**What this task involves:**
Write every record out again exactly as shown below.

**Source material:**
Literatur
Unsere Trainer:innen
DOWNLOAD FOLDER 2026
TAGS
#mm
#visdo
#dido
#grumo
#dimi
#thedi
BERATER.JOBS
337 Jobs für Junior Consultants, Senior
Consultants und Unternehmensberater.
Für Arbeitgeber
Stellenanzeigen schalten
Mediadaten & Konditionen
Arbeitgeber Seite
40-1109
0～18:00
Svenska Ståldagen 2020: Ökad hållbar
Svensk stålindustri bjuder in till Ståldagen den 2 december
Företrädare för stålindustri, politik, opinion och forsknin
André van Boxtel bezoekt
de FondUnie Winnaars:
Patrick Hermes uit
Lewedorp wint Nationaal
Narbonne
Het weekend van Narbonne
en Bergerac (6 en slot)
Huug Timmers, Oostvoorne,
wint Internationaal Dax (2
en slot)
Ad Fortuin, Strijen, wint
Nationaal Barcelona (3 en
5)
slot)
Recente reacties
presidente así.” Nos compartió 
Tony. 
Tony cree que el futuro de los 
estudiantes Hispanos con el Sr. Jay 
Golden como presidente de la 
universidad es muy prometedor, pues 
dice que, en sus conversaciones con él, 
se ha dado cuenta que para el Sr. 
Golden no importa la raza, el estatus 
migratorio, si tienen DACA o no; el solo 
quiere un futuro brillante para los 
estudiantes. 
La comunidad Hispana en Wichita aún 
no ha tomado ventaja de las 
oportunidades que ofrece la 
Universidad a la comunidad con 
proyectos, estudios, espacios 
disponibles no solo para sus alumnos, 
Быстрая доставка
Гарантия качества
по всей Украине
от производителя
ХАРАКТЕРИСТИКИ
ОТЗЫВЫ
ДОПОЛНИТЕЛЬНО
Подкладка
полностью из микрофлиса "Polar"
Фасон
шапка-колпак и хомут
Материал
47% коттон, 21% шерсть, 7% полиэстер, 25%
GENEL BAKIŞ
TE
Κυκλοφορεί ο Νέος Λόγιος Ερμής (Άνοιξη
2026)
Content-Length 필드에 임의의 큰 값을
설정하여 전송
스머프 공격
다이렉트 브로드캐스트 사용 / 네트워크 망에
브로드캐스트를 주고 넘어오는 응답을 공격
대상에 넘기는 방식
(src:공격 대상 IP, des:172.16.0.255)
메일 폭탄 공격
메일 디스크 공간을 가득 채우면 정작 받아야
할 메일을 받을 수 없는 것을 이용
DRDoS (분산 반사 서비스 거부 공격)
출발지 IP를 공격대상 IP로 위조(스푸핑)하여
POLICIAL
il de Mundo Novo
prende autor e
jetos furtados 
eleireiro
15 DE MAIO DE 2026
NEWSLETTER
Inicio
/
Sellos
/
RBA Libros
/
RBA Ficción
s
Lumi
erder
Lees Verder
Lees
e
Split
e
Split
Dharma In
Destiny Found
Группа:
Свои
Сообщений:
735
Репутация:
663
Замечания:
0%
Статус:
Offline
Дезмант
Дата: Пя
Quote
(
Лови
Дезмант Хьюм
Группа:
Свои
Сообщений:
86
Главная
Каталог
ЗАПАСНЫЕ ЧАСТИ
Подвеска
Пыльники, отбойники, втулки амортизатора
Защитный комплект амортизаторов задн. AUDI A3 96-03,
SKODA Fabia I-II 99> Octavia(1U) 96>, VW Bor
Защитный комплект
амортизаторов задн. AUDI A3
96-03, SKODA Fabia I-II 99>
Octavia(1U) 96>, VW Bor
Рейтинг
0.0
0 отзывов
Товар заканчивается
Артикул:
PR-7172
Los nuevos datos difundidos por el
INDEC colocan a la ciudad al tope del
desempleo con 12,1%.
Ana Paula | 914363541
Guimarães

**Output of the exercise:**
Literatur
Unsere Trainer:innen
DOWNLOAD FOLDER 2026
TAGS
#mm
#visdo
#dido
#grumo
#dimi
#thedi
BERATER.JOBS
337 Jobs für Junior Consultants, Senior
Consultants und Unternehmensberater.
Für Arbeitgeber
Stellenanzeigen schalten
Mediadaten & Konditionen
Arbeitgeber Seite
40-1109
0～18:00
Svenska Ståldagen 2020: Ökad hållbar
Svensk stålindustri bjuder in till Ståldagen den 2 december
Företrädare för stålindustri, politik, opinion och forsknin
André van Boxtel bezoekt
de FondUnie Winnaars:
Patrick Hermes uit
Lewedorp wint Nationaal
Narbonne
Het weekend van Narbonne
en Bergerac (6 en slot)
Huug Timmers, Oostvoorne,
wint Internationaal Dax (2
en slot)
Ad Fortuin, Strijen, wint
Nationaal Barcelona (3 en
5)
slot)
Recente reacties
presidente así.” Nos compartió 
Tony. 
Tony cree que el futuro de los 
estudiantes Hispanos con el Sr. Jay 
Golden como presidente de la 
universidad es muy prometedor, pues 
dice que, en sus conversaciones con él, 
se ha dado cuenta que para el Sr. 
Golden no importa la raza, el estatus 
migratorio, si tienen DACA o no; el solo 
quiere un futuro brillante para los 
estudiantes. 
La comunidad Hispana en Wichita aún 
no ha tomado ventaja de las 
oportunidades que ofrece la 
Universidad a la comunidad con 
proyectos, estudios, espacios 
disponibles no solo para sus alumnos, 
Быстрая доставка
Гарантия качества
по всей Украине
от производителя
ХАРАКТЕРИСТИКИ
ОТЗЫВЫ
ДОПОЛНИТЕЛЬНО
Подкладка
полностью из микрофлиса "Polar"
Фасон
шапка-колпак и хомут
Материал
47% коттон, 21% шерсть, 7% полиэстер, 25%
GENEL BAKIŞ
TE
Κυκλοφορεί ο Νέος Λόγιος Ερμής (Άνοιξη
2026)
Content-Length 필드에 임의의 큰 값을
설정하여 전송
스머프 공격
다이렉트 브로드캐스트 사용 / 네트워크 망에
브로드캐스트를 주고 넘어오는 응답을 공격
대상에 넘기는 방식
(src:공격 대상 IP, des:172.16.0.255)
메일 폭탄 공격
메일 디스크 공간을 가득 채우면 정작 받아야
할 메일을 받을 수 없는 것을 이용
DRDoS (분산 반사 서비스 거부 공격)
출발지 IP를 공격대상 IP로 위조(스푸핑)하여
POLICIAL
il de Mundo Novo
prende autor e
jetos furtados 
eleireiro
15 DE MAIO DE 2026
NEWSLETTER
Inicio
/
Sellos
/
RBA Libros
/
RBA Ficción
s
Lumi
erder
Lees Verder
Lees
e
Split
e
Split
Dharma In
Destiny Found
Группа:
Свои
Сообщений:
735
Репутация:
663
Замечания:
0%
Статус:
Offline
Дезмант
Дата: Пя
Quote
(
Лови
Дезмант Хьюм
Группа:
Свои
Сообщений:
86
Главная
Каталог
ЗАПАСНЫЕ ЧАСТИ
Подвеска
Пыльники, отбойники, втулки амортизатора
Защитный комплект амортизаторов задн. AUDI A3 96-03,
SKODA Fabia I-II 99> Octavia(1U) 96>, VW Bor
Защитный комплект
амортизаторов задн. AUDI A3
96-03, SKODA Fabia I-II 99>
Octavia(1U) 96>, VW Bor
Рейтинг
0.0
0 отзывов
Товар заканчивается
Артикул:
PR-7172
Los nuevos datos difundidos por el
INDEC colocan a la ciudad al tope del
desempleo con 12,1%.
Ana Paula | 914363541
Guimarães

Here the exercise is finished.